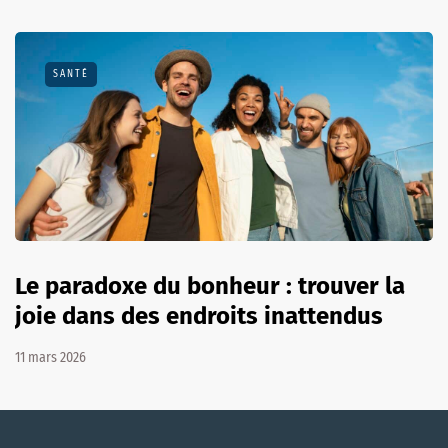
SANTÉ
Le paradoxe du bonheur : trouver la
joie dans des endroits inattendus
11 mars 2026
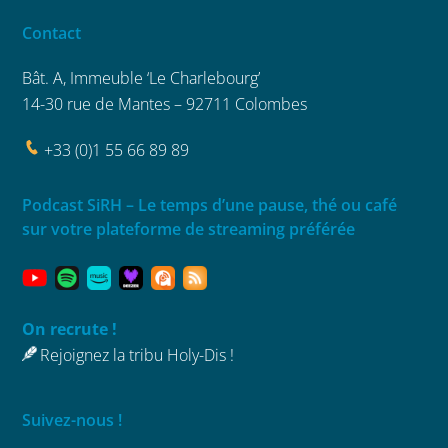
Contact
Bât. A, Immeuble ‘Le Charlebourg’
14-30 rue de Mantes – 92711 Colombes
+33 (0)1 55 66 89 89
Podcast SiRH – Le temps d’une pause, thé ou café
sur votre plateforme de streaming préférée
On recrute !
Rejoignez la tribu Holy-Dis !
Suivez-nous !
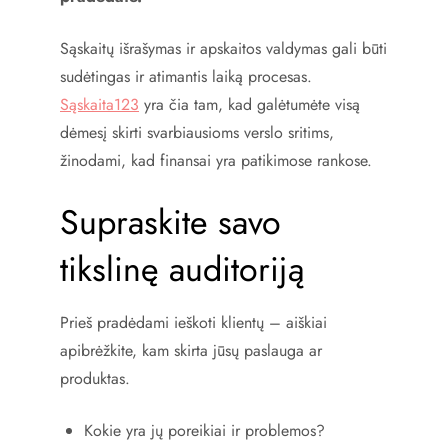
Sąskaitų išrašymas ir apskaitos valdymas gali būti
sudėtingas ir atimantis laiką procesas.
Sąskaita123
yra čia tam, kad galėtumėte visą
dėmesį skirti svarbiausioms verslo sritims,
žinodami, kad finansai yra patikimose rankose.
Supraskite savo
tikslinę auditoriją
Prieš pradėdami ieškoti klientų – aiškiai
apibrėžkite, kam skirta jūsų paslauga ar
produktas.
Kokie yra jų poreikiai ir problemos?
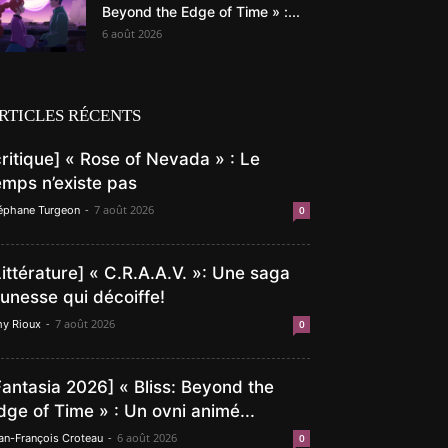
Beyond the Edge of Time » :...
6 août 2026
RTICLES RÉCENTS
critique] « Rose of Nevada » : Le
emps n’existe pas
-
7 août 2026
éphane Turgeon
0
Littérature] « C.R.A.A.V. »: Une saga
eunesse qui décoiffe!
-
7 août 2026
y Rioux
0
Fantasia 2026] « Bliss: Beyond the
dge of Time » : Un ovni animé...
-
6 août 2026
an-François Croteau
0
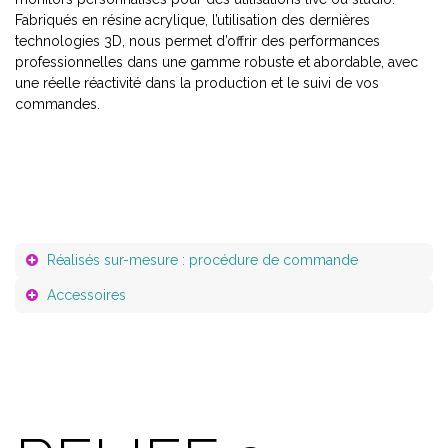
Fabriqués en résine acrylique, l’utilisation des dernières
technologies 3D, nous permet d’offrir des performances
professionnelles dans une gamme robuste et abordable, avec
une réelle réactivité dans la production et le suivi de vos
commandes.
Réalisés sur-mesure : procédure de commande
Accessoires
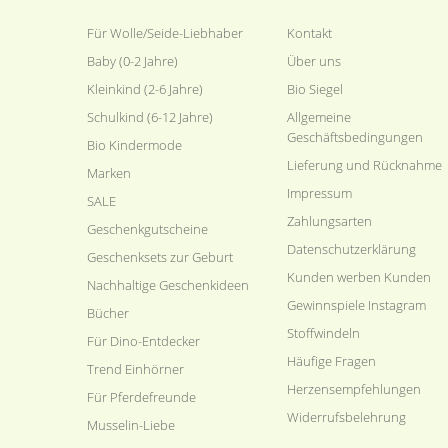
Für Wolle/Seide-Liebhaber
Kontakt
Baby (0-2 Jahre)
Über uns
Kleinkind (2-6 Jahre)
Bio Siegel
Schulkind (6-12 Jahre)
Allgemeine
Geschäftsbedingungen
Bio Kindermode
Lieferung und Rücknahme
Marken
Impressum
SALE
Zahlungsarten
Geschenkgutscheine
Datenschutzerklärung
Geschenksets zur Geburt
Kunden werben Kunden
Nachhaltige Geschenkideen
Gewinnspiele Instagram
Bücher
Stoffwindeln
Für Dino-Entdecker
Häufige Fragen
Trend Einhörner
Herzensempfehlungen
Für Pferdefreunde
Widerrufsbelehrung
Musselin-Liebe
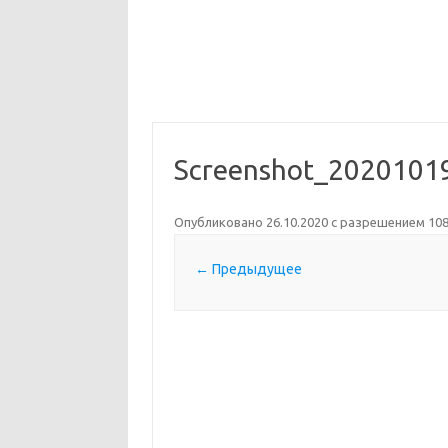
Screenshot_2020101
Опубликовано
26.10.2020
с разрешением
108
← Предыдущее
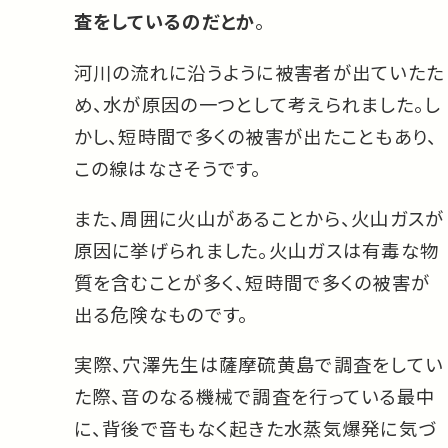
査をしているのだとか
。
河川の流れに沿うように被害者が出ていたた
め、水が原因の一つとして考えられました。し
かし、短時間で多くの被害が出たこともあり、
この線はなさそうです。
また、周囲に火山があることから、火山ガスが
原因に挙げられました。火山ガスは有毒な物
質を含むことが多く、短時間で多くの被害が
出る危険なものです。
実際、穴澤先生は薩摩硫黄島で調査をしてい
た際、音のなる機械で調査を行っている最中
に、背後で音もなく起きた水蒸気爆発に気づ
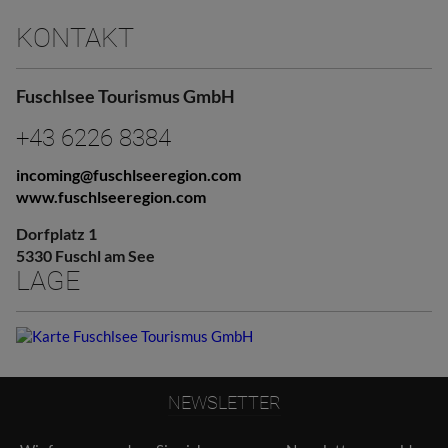
KONTAKT
Fuschlsee Tourismus GmbH
+43 6226 8384
incoming@fuschlseeregion.com
www.fuschlseeregion.com
Dorfplatz 1
5330 Fuschl am See
LAGE
NEWSLETTER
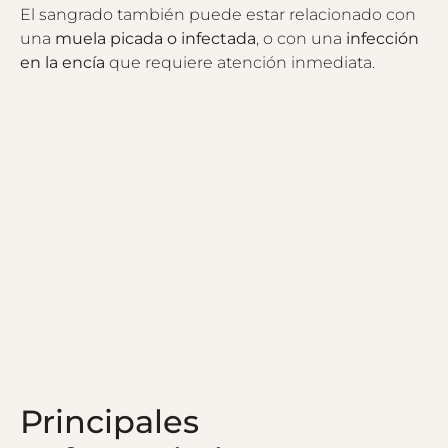
El sangrado también puede estar relacionado con
una
muela picada o infectada
, o con una
infección
en la encía
que requiere atención inmediata.
Principales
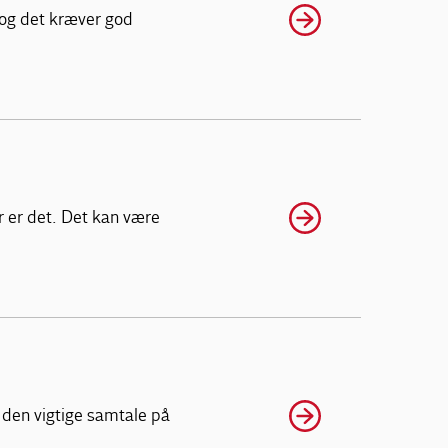
 og det kræver god
r er det. Det kan være
 den vigtige samtale på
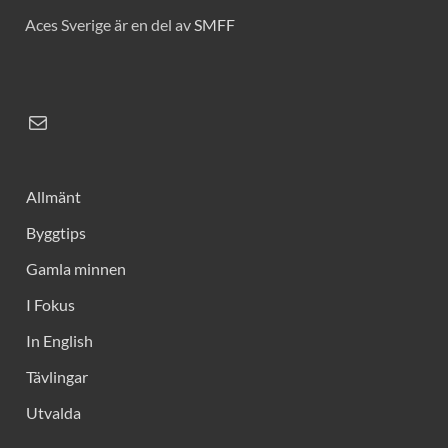
Aces Sverige är en del av
SMFF
Allmänt
Byggtips
Gamla minnen
I Fokus
In English
Tävlingar
Utvalda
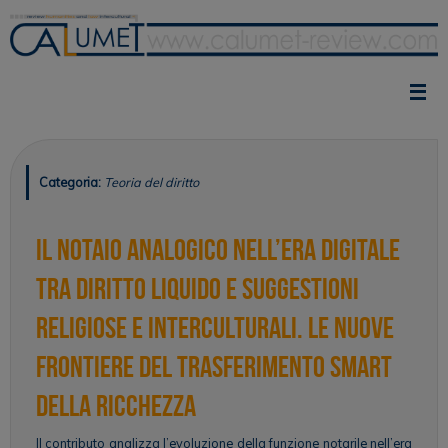
Vai
al
contenuto
Categoria:
Teoria del diritto
Il Notaio analogico nell’era digitale
tra diritto liquido e suggestioni
religiose e interculturali. Le nuove
frontiere del trasferimento smart
della ricchezza
Il contributo analizza l’evoluzione della funzione notarile nell’era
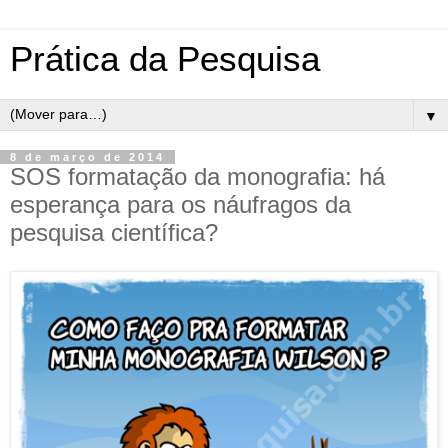
Prática da Pesquisa
▼
8 de março de 2014
SOS formatação da monografia: há
esperança para os náufragos da
pesquisa científica?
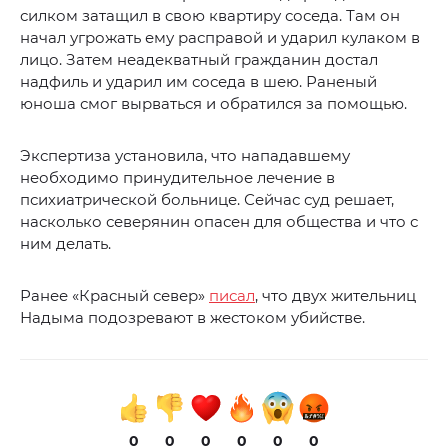
силком затащил в свою квартиру соседа. Там он
начал угрожать ему расправой и ударил кулаком в
лицо. Затем неадекватный гражданин достал
надфиль и ударил им соседа в шею. Раненый
юноша смог вырваться и обратился за помощью.
Экспертиза установила, что нападавшему
необходимо принудительное лечение в
психиатрической больнице. Сейчас суд решает,
насколько северянин опасен для общества и что с
ним делать.
Ранее «Красный север»
писал
, что двух жительниц
Надыма подозревают в жестоком убийстве.
0
0
0
0
0
0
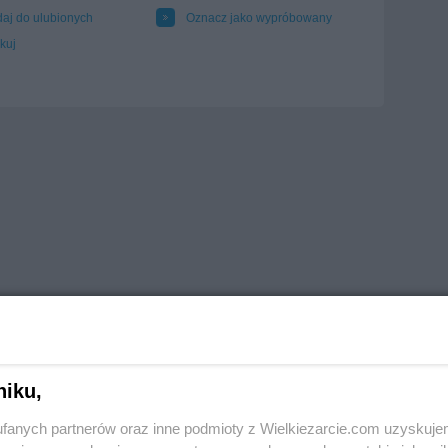
aj do ulubionych
Oznacz jako wypróbowany
kuj
niku,
fanych partnerów oraz inne podmioty z Wielkiezarcie.com uzyskuje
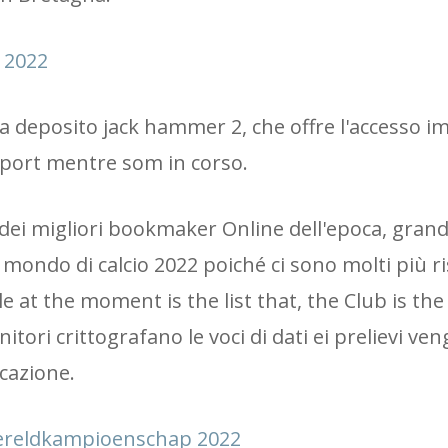
 2022
 deposito jack hammer 2, che offre l'accesso i
i sport mentre som in corso.
 dei migliori bookmaker Online dell'epoca, grand
mondo di calcio 2022 poiché ci sono molti più ri
able at the moment is the list that, the Club is t
nitori crittografano le voci di dati ei prelievi ve
cazione.
Wereldkampioenschap 2022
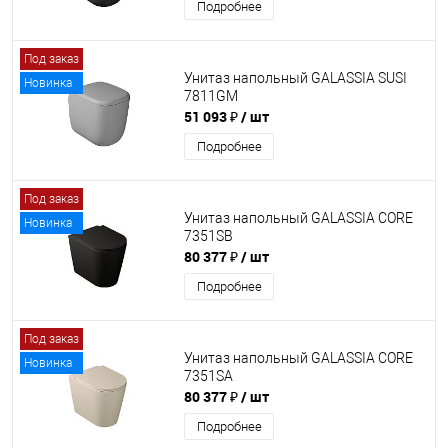
Подробнее
Под заказ
Унитаз напольный GALASSIA SUSI
Новинка
7811GM
51 093 ₽
/ шт
Подробнее
Под заказ
Унитаз напольный GALASSIA CORE
Новинка
7351SB
80 377 ₽
/ шт
Подробнее
Под заказ
Унитаз напольный GALASSIA CORE
Новинка
7351SA
80 377 ₽
/ шт
Подробнее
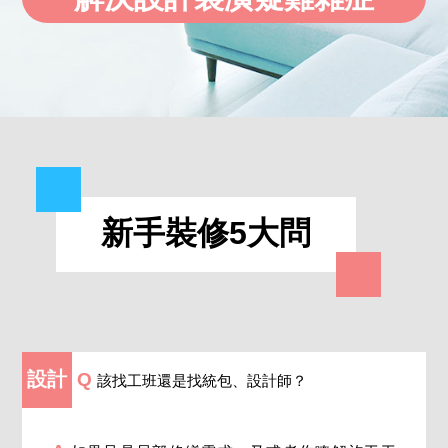
新手裝修5大問
設計
Q
該找工班還是找統包、設計師？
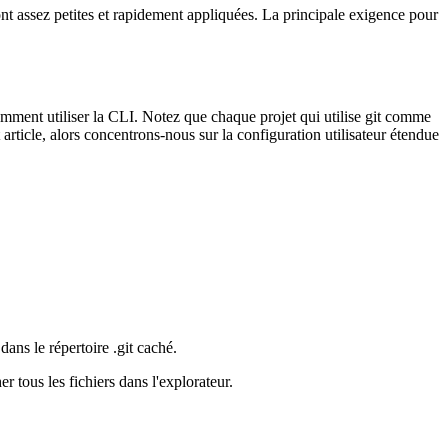
sont assez petites et rapidement appliquées. La principale exigence pour
comment utiliser la CLI. Notez que chaque projet qui utilise git comme
t article, alors concentrons-nous sur la configuration utilisateur étendue
 dans le répertoire .git caché.
tous les fichiers dans l'explorateur.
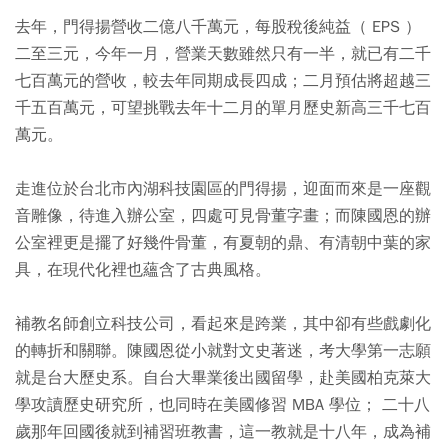
去年，門得揚營收二億八千萬元，每股稅後純益（ EPS ）
二至三元，今年一月，營業天數雖然只有一半，就已有二千
七百萬元的營收，較去年同期成長四成；二月預估將超越三
千五百萬元，可望挑戰去年十二月的單月歷史新高三千七百
萬元。
走進位於台北市內湖科技園區的門得揚，迎面而來是一座觀
音雕像，待進入辦公室，四處可見骨董字畫；而陳國恩的辦
公室裡更是擺了好幾件骨董，有夏朝的鼎、有清朝中葉的家
具，在現代化裡也蘊含了古典風格。
補教名師創立科技公司，看起來是跨業，其中卻有些戲劇化
的轉折和關聯。陳國恩從小就對文史著迷，考大學第一志願
就是台大歷史系。自台大畢業後出國留學，赴美國柏克萊大
學攻讀歷史研究所，也同時在美國修習 MBA 學位； 二十八
歲那年回國後就到補習班教書，這一教就是十八年，成為補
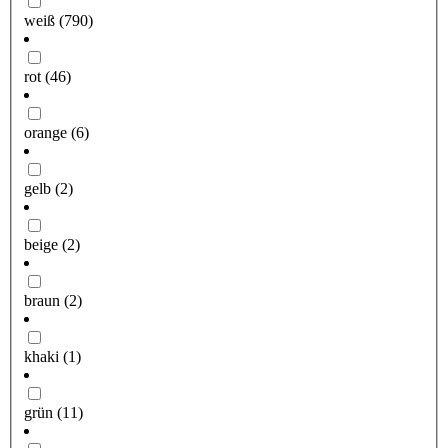
weiß
(790)
rot
(46)
orange
(6)
gelb
(2)
beige
(2)
braun
(2)
khaki
(1)
grün
(11)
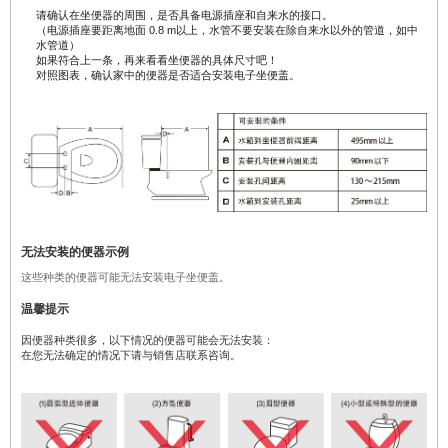
请确认在坐便器的周围，是否具备电源插座和自来水的接口。
（电源插座要距离地面 0.8 m以上，水管不要安装在除自来水以外的管道，如中
水管道）
如果符合上一条，再来看看坐便器的具体尺寸吧！
对照图表，确认家中的便器是否适合安装电子坐便盖。
无法安装的便器示例
这些种类的便器可能无法安装电子坐便盖。
温馨提示
因便器种类很多，以下情况的便器可能会无法安装：
在您无法确定的情况下请与销售店联系咨询。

**Task requirements**
Without including any pictures, output each entry above exactly as it appears.

**Exercise solution**
SANTÉ
Le paradoxe du bonheur : trouver la
joie dans des endroits inattendus
11 mars 2026
Contact
Bât. A, Immeuble ‘Le Charlebourg’
14-30 rue de Mantes – 92711 Colombes
+33 (0)1 55 66 89 89
Podcast SiRH – Le temps d’une pause, thé ou café
sur votre plateforme de streaming préférée
On recrute !
Rejoignez la tribu Holy-Dis !
Suivez-nous !
Sąskaitų išrašymas ir apskaitos valdymas gali būti
sudėtingas ir atimantis laiką procesas.
Sąskaita123
yra čia tam, kad galėtumėte visą
dėmesį skirti svarbiausioms verslo sritims,
žinodami, kad finansai yra patikimose rankose.
Supraskite savo
tikslinę auditoriją
Prieš pradėdami ieškoti klientų – aiškiai
apibrėžkite, kam skirta jūsų paslauga ar
produktas.
Kokie yra jų poreikiai ir problemos?
Beyond the Edge of Time » :...
6 août 2026
RTICLES RÉCENTS
critique] « Rose of Nevada » : Le
emps n’existe pas
-
7 août 2026
éphane Turgeon
0
Littérature] « C.R.A.A.V. »: Une saga
eunesse qui décoiffe!
-
7 août 2026
y Rioux
0
Fantasia 2026] « Bliss: Beyond the
dge of Time » : Un ovni animé...
-
6 août 2026
an-François Croteau
0
Fabriqués en résine acrylique, l’utilisation des dernières
technologies 3D, nous permet d’offrir des performances
professionnelles dans une gamme robuste et abordable, avec
une réelle réactivité dans la production et le suivi de vos
commandes.
Réalisés sur-mesure : procédure de commande
Accessoires
Für Wolle/Seide-Liebhaber
Kontakt
Baby (0-2 Jahre)
Über uns
Kleinkind (2-6 Jahre)
Bio Siegel
Schulkind (6-12 Jahre)
Allgemeine
Geschäftsbedingungen
Bio Kindermode
Lieferung und Rücknahme
Marken
Impressum
SALE
Zahlungsarten
Geschenkgutscheine
Datenschutzerklärung
Geschenksets zur Geburt
Kunden werben Kunden
Nachhaltige Geschenkideen
Gewinnspiele Instagram
Bücher
Stoffwindeln
Für Dino-Entdecker
Häufige Fragen
Trend Einhörner
Herzensempfehlungen
Für Pferdefreunde
Widerrufsbelehrung
Musselin-Liebe
Screenshot_2020101
Опубликовано
26.10.2020
с разрешением
108
← Предыдущее
査をしているのだとか
。
河川の流れに沿うように被害者が出ていたた
め、水が原因の一つとして考えられました。し
かし、短時間で多くの被害が出たこともあり、
この線はなさそうです。
また、周囲に火山があることから、火山ガスが
原因に挙げられました。火山ガスは有毒な物
質を含むことが多く、短時間で多くの被害が
出る危険なものです。
実際、穴澤先生は薩摩硫黄島で調査をしてい
た際、音のなる機械で調査を行っている最中
に、背後で音もなく起きた水蒸気爆発に気づ
KONTAKT
Fuschlsee Tourismus GmbH
+43 6226 8384
incoming@fuschlseeregion.com
www.fuschlseeregion.com
Dorfplatz 1
5330 Fuschl am See
LAGE
NEWSLETTER
El sangrado también puede estar relacionado con
una
muela picada o infectada
, o con una
infección
en la encía
que requiere atención inmediata.
Principales
 og det kræver god
r er det. Det kan være
 den vigtige samtale på
Aces Sverige är en del av
SMFF
Allmänt
Byggtips
Gamla minnen
I Fokus
In English
Tävlingar
Utvalda
Vai
al
contenuto
Categoria:
Teoria del diritto
Il Notaio analogico nell’era digitale
tra diritto liquido e suggestioni
religiose e interculturali. Le nuove
frontiere del trasferimento smart
della ricchezza
Il contributo analizza l’evoluzione della funzione notarile nell’era
Prática da Pesquisa
▼
8 de março de 2014
SOS formatação da monografia: há
esperança para os náufragos da
pesquisa científica?
силком затащил в свою квартиру соседа. Там он
начал угрожать ему расправой и ударил кулаком в
лицо. Затем неадекватный гражданин достал
надфиль и ударил им соседа в шею. Раненый
юноша смог вырваться и обратился за помощью.
Экспертиза установила, что нападавшему
необходимо принудительное лечение в
психиатрической больнице. Сейчас суд решает,
насколько северянин опасен для общества и что с
ним делать.
Ранее «Красный север»
писал
, что двух жительниц
Надыма подозревают в жестоком убийстве.
0
0
0
0
0
0
aj do ulubionych
Oznacz jako wypróbowany
kuj
niku,
fanych partnerów oraz inne podmioty z Wielkiezarcie.com uzyskuje
 2022
 deposito jack hammer 2, che offre l'accesso i
i sport mentre som in corso.
 dei migliori bookmaker Online dell'epoca, grand
mondo di calcio 2022 poiché ci sono molti più ri
able at the moment is the list that, the Club is t
nitori crittografano le voci di dati ei prelievi ve
cazione.
Wereldkampioenschap 2022
Подробнее
Под заказ
Унитаз напольный GALASSIA SUSI
Новинка
7811GM
51 093 ₽
/ шт
Подробнее
Под заказ
Унитаз напольный GALASSIA CORE
Новинка
7351SB
80 377 ₽
/ шт
Подробнее
Под заказ
Унитаз напольный GALASSIA CORE
Новинка
7351SA
80 377 ₽
/ шт
Подробнее
新手裝修5大問
設計
Q
該找工班還是找統包、設計師？
sont assez petites et rapidement appliquées. La principale exigence pour
comment utiliser la CLI. Notez que chaque projet qui utilise git comme
t article, alors concentrons-nous sur la configuration utilisateur étendue
 dans le répertoire .git caché.
tous les fichiers dans l'explorateur.
去年，門得揚營收二億八千萬元，每股稅後純益（ EPS ）
二至三元，今年一月，營業天數雖然只有一半，就已有二千
七百萬元的營收，較去年同期成長四成；二月預估將超越三
千五百萬元，可望挑戰去年十二月的單月歷史新高三千七百
萬元。
走進位於台北市內湖科技園區的門得揚，迎面而來是一座觀
音雕像，待進入辦公室，四處可見骨董字畫；而陳國恩的辦
公室裡更是擺了好幾件骨董，有夏朝的鼎、有清朝中葉的家
具，在現代化裡也蘊含了古典風格。
補教名師創立科技公司，看起來是跨業，其中卻有些戲劇化
的轉折和關聯。陳國恩從小就對文史著迷，考大學第一志願
就是台大歷史系。自台大畢業後出國留學，赴美國柏克萊大
學攻讀歷史研究所，也同時在美國修習 MBA 學位； 二十八
歲那年回國後就到補習班教書，這一教就是十八年，成為補
weiß
(790)
rot
(46)
orange
(6)
gelb
(2)
beige
(2)
braun
(2)
khaki
(1)
grün
(11)
请确认在坐便器的周围，是否具备电源插座和自来水的接口。
（电源插座要距离地面 0.8 m以上，水管不要安装在除自来水以外的管道，如中
水管道）
如果符合上一条，再来看看坐便器的具体尺寸吧！
对照图表，确认家中的便器是否适合安装电子坐便盖。
无法安装的便器示例
这些种类的便器可能无法安装电子坐便盖。
温馨提示
因便器种类很多，以下情况的便器可能会无法安装：
在您无法确定的情况下请与销售店联系咨询。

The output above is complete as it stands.